November 4, 2008 in Nation/World

Court weighs limits on drug suits

Company appeals amputee’s $6.7 million award
By MARK SHERMAN Associated Press
 
Associated Press photo

Diana Levine and attorney David Frederick leave the Supreme Court on Monday.
(Full-size photo)

WASHINGTON – The Supreme Court appeared likely Monday to decide an amputee’s lawsuit against a drug maker based on how much federal regulators knew about an anti-nausea drug’s risks in the event of a botched injection.

Several justices indicated that if the U.S. Food and Drug Administration had clear information about the risks of Wyeth Pharmaceuticals’ anti-nausea drug Phenergan and approved its warning label anyway, then Wyeth probably would prevail in its court fight against Diana Levine, of Vermont.

But there was considerable skepticism among the justices – and disagreement between the opposing lawyers – that the FDA had a clear picture of the disastrous consequences of improperly giving Phenergan by an intravenous method of injection known as IV push, the fastest way to bring relief to nauseated patients.

“How could the FDA have concluded that IV push was safe and effective,” Justice Samuel Alito asked, given that Phenergan is not a lifesaving drug and gangrene can result from improper administration?

Justice Ruth Bader Ginsburg chimed in, “No matter what benefit there was, how could the benefit outweigh that substantial risk?”

Levine, a guitar- and piano-playing musician, was in the courtroom for Monday’s arguments in Wyeth’s appeal of a $6.7 million verdict she won from a state jury.

The jury agreed with Levine’s claim that Wyeth failed to provide a strong and clear warning about the risks of IV push, which include that gangrene is likely if the injection accidentally hits an artery. That is precisely what happened to Levine.

The company appealed and, backed by the Bush administration, argued that once a drug’s warning label gets FDA approval, consumers cannot pursue state law claims that they were harmed.

In recent years, the administration and business groups have aggressively pushed limits on lawsuits through the doctrine of pre-emption – asserting the primacy of federal regulation over rules that might differ from state to state.

The Supreme Court has largely agreed, ruling last term that FDA approval shields medical devices from most lawsuits.

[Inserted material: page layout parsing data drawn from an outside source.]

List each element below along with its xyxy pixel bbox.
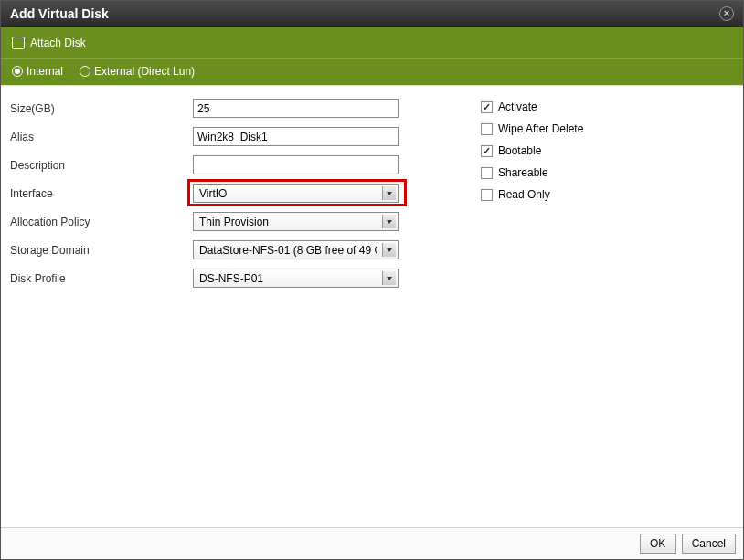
checkbox-bootable-label: Bootable	[498, 144, 541, 157]
label-disk-profile: Disk Profile	[10, 272, 193, 285]
attach-disk-label: Attach Disk	[30, 37, 86, 49]
label-alias: Alias	[10, 131, 193, 143]
radio-external-label: External (Direct Lun)	[94, 65, 195, 78]
header-band: Attach Disk Internal External (Direct Lu…	[1, 27, 743, 85]
row-disk-profile: Disk Profile DS-NFS-P01	[10, 269, 399, 288]
chevron-down-icon	[382, 186, 396, 200]
checkbox-icon	[481, 167, 493, 179]
radio-internal[interactable]: Internal	[12, 65, 63, 78]
disk-profile-value: DS-NFS-P01	[199, 272, 263, 285]
storage-domain-value: DataStore-NFS-01 (8 GB free of 49 GB)	[199, 244, 377, 257]
disk-profile-select[interactable]: DS-NFS-P01	[193, 269, 399, 288]
dialog-footer: OK Cancel	[1, 527, 743, 559]
checkbox-shareable[interactable]: Shareable	[481, 166, 583, 179]
row-alias: Alias	[10, 127, 399, 146]
dialog-content: Size(GB) Alias Description Interface Vir…	[1, 85, 743, 527]
dialog-title: Add Virtual Disk	[10, 6, 109, 21]
attach-disk-row: Attach Disk	[1, 27, 743, 59]
radio-icon	[12, 66, 23, 77]
ok-button[interactable]: OK	[640, 534, 676, 554]
attach-disk-checkbox[interactable]	[12, 37, 25, 49]
checkbox-icon	[481, 189, 493, 201]
checkbox-activate[interactable]: Activate	[481, 100, 583, 113]
radio-icon	[80, 66, 90, 77]
checkbox-read-only-label: Read Only	[498, 188, 550, 201]
radio-external[interactable]: External (Direct Lun)	[80, 65, 195, 78]
checkbox-icon	[481, 101, 493, 113]
allocation-policy-select[interactable]: Thin Provision	[193, 212, 399, 231]
checkbox-activate-label: Activate	[498, 100, 537, 113]
row-allocation-policy: Allocation Policy Thin Provision	[10, 212, 399, 231]
row-description: Description	[10, 155, 399, 174]
cancel-button[interactable]: Cancel	[682, 534, 736, 554]
label-description: Description	[10, 159, 193, 172]
label-allocation-policy: Allocation Policy	[10, 216, 193, 228]
checkbox-shareable-label: Shareable	[498, 166, 548, 179]
radio-internal-label: Internal	[27, 65, 63, 78]
size-input[interactable]	[193, 99, 399, 118]
row-size: Size(GB)	[10, 99, 399, 118]
checkbox-icon	[481, 123, 493, 135]
add-virtual-disk-dialog: Add Virtual Disk × Attach Disk Internal …	[0, 0, 744, 560]
chevron-down-icon	[382, 271, 396, 285]
label-storage-domain: Storage Domain	[10, 244, 193, 257]
description-input[interactable]	[193, 155, 399, 174]
checkbox-bootable[interactable]: Bootable	[481, 144, 583, 157]
left-column: Size(GB) Alias Description Interface Vir…	[10, 99, 399, 518]
label-interface: Interface	[10, 187, 193, 200]
checkbox-wipe-after-delete[interactable]: Wipe After Delete	[481, 122, 583, 135]
checkbox-icon	[481, 145, 493, 157]
row-storage-domain: Storage Domain DataStore-NFS-01 (8 GB fr…	[10, 240, 399, 259]
chevron-down-icon	[382, 215, 396, 228]
checkbox-wipe-label: Wipe After Delete	[498, 122, 583, 135]
alias-input[interactable]	[193, 127, 399, 146]
close-icon[interactable]: ×	[719, 6, 734, 21]
disk-mode-radios: Internal External (Direct Lun)	[1, 59, 743, 85]
interface-value: VirtIO	[199, 187, 227, 200]
checkbox-read-only[interactable]: Read Only	[481, 188, 583, 201]
label-size: Size(GB)	[10, 102, 193, 115]
chevron-down-icon	[382, 243, 396, 257]
interface-select[interactable]: VirtIO	[193, 184, 399, 203]
right-column: Activate Wipe After Delete Bootable Shar…	[481, 99, 583, 518]
allocation-policy-value: Thin Provision	[199, 216, 269, 228]
row-interface: Interface VirtIO	[10, 184, 399, 203]
titlebar: Add Virtual Disk ×	[1, 1, 743, 27]
storage-domain-select[interactable]: DataStore-NFS-01 (8 GB free of 49 GB)	[193, 240, 399, 259]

That case turned on a provision of federal law prohibiting states from imposing their own requirements on the devices.

The Levine case has drawn a lot of attention because the administration and Wyeth contend that, although the federal Food, Drug and Cosmetic Act lacks a similar provision, drug manufacturers also are protected from most suits over federally approved drugs.

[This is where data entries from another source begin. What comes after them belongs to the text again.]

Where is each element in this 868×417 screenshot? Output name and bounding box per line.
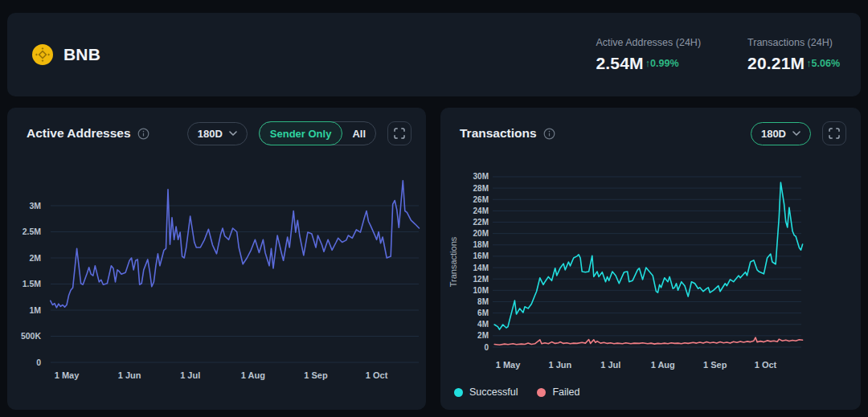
transactions-card: Transactions 180D 02M4M6M8M10M12M14M16M1… xyxy=(440,108,861,410)
chart-legend: Successful Failed xyxy=(454,386,580,398)
coin-info: BNB xyxy=(31,43,100,66)
coin-title: BNB xyxy=(63,45,100,64)
svg-text:1 Sep: 1 Sep xyxy=(703,360,727,370)
legend-item-successful[interactable]: Successful xyxy=(454,386,518,398)
svg-text:Transactions: Transactions xyxy=(448,236,458,287)
timeframe-value: 180D xyxy=(198,128,223,140)
chevron-down-icon xyxy=(792,131,800,136)
svg-text:1 Sep: 1 Sep xyxy=(304,370,328,380)
svg-text:1 Aug: 1 Aug xyxy=(241,370,265,380)
svg-text:12M: 12M xyxy=(473,275,489,284)
successful-dot-icon xyxy=(454,388,463,397)
sender-filter-group: Sender Only All xyxy=(259,121,376,145)
dashboard-page: BNB Active Addresses (24H) 2.54M ↑0.99% … xyxy=(0,0,868,417)
svg-text:1 May: 1 May xyxy=(55,370,80,380)
svg-text:1 Aug: 1 Aug xyxy=(651,360,675,370)
transactions-chart[interactable]: 02M4M6M8M10M12M14M16M18M20M22M24M26M28M3… xyxy=(440,108,861,410)
svg-text:1 Oct: 1 Oct xyxy=(366,370,388,380)
active-addresses-chart[interactable]: 0500K1M1.5M2M2.5M3M1 May1 Jun1 Jul1 Aug1… xyxy=(7,108,426,410)
svg-text:18M: 18M xyxy=(473,240,489,249)
chart-title: Transactions xyxy=(460,126,537,141)
svg-text:500K: 500K xyxy=(21,331,42,341)
coin-header-card: BNB Active Addresses (24H) 2.54M ↑0.99% … xyxy=(7,13,861,96)
svg-text:2M: 2M xyxy=(29,253,41,263)
svg-text:8M: 8M xyxy=(477,297,489,306)
svg-text:24M: 24M xyxy=(473,206,489,215)
filter-all[interactable]: All xyxy=(342,122,375,145)
expand-icon[interactable] xyxy=(387,121,411,145)
svg-text:1.5M: 1.5M xyxy=(23,279,42,288)
svg-text:1 Jun: 1 Jun xyxy=(549,360,572,370)
chevron-down-icon xyxy=(229,131,237,136)
stat-change-percent: 5.06% xyxy=(812,58,840,69)
expand-icon[interactable] xyxy=(822,121,846,145)
stat-change: ↑0.99% xyxy=(645,58,679,69)
bnb-coin-icon xyxy=(31,43,54,66)
svg-text:22M: 22M xyxy=(473,218,489,227)
svg-text:14M: 14M xyxy=(473,264,489,272)
svg-text:0: 0 xyxy=(36,358,41,367)
stat-change-percent: 0.99% xyxy=(650,58,678,69)
svg-text:2M: 2M xyxy=(477,331,489,340)
timeframe-dropdown[interactable]: 180D xyxy=(751,122,811,145)
stat-value: 20.21M xyxy=(747,54,805,73)
svg-text:2.5M: 2.5M xyxy=(23,227,42,236)
stat-transactions: Transactions (24H) 20.21M ↑5.06% xyxy=(747,37,840,73)
info-icon[interactable] xyxy=(137,128,149,140)
svg-text:6M: 6M xyxy=(477,309,489,317)
svg-text:1 Jul: 1 Jul xyxy=(180,370,200,380)
svg-text:10M: 10M xyxy=(473,286,489,295)
svg-text:4M: 4M xyxy=(477,320,489,329)
stat-label: Transactions (24H) xyxy=(747,37,840,48)
svg-text:20M: 20M xyxy=(473,229,489,238)
active-addresses-card: Active Addresses 180D Sender Only All xyxy=(7,108,426,410)
svg-text:26M: 26M xyxy=(473,195,489,204)
failed-dot-icon xyxy=(537,388,546,397)
svg-text:1 Jun: 1 Jun xyxy=(118,370,141,380)
info-icon[interactable] xyxy=(543,128,555,140)
svg-text:0: 0 xyxy=(484,343,489,352)
legend-label: Successful xyxy=(469,386,518,398)
filter-sender-only[interactable]: Sender Only xyxy=(259,121,343,145)
svg-text:28M: 28M xyxy=(473,184,489,193)
svg-text:1 May: 1 May xyxy=(496,360,521,370)
timeframe-value: 180D xyxy=(761,128,786,140)
stat-change: ↑5.06% xyxy=(806,58,840,69)
stat-label: Active Addresses (24H) xyxy=(596,37,701,48)
timeframe-dropdown[interactable]: 180D xyxy=(187,122,248,145)
stat-value: 2.54M xyxy=(596,54,643,73)
stat-active-addresses: Active Addresses (24H) 2.54M ↑0.99% xyxy=(596,37,701,73)
svg-text:30M: 30M xyxy=(473,172,489,181)
svg-text:16M: 16M xyxy=(473,251,489,260)
header-stats: Active Addresses (24H) 2.54M ↑0.99% Tran… xyxy=(596,37,840,73)
chart-title: Active Addresses xyxy=(27,126,131,141)
legend-label: Failed xyxy=(552,386,579,398)
svg-text:1 Jul: 1 Jul xyxy=(600,360,620,370)
svg-text:1M: 1M xyxy=(29,305,41,315)
svg-text:1 Oct: 1 Oct xyxy=(755,360,777,370)
svg-text:3M: 3M xyxy=(29,201,41,211)
legend-item-failed[interactable]: Failed xyxy=(537,386,579,398)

But any sort of sweeping ruling seemed unlikely after Monday’s arguments.

Chief Justice John Roberts and Justice Antonin Scalia seemed most receptive to Wyeth’s arguments, suggesting that FDA approval should protect Wyeth.

The warning label indicates gangrene can result if the injection accidentally hits an artery and also makes clear that intramuscular injection is the preferred method of delivery. It also says that the next best method is to use an IV drip and fluids and drugs can be administered.

But David Frederick, Levine’s lawyer, said there is no evidence the FDA ever considered and rejected a stronger warning against the IV push method.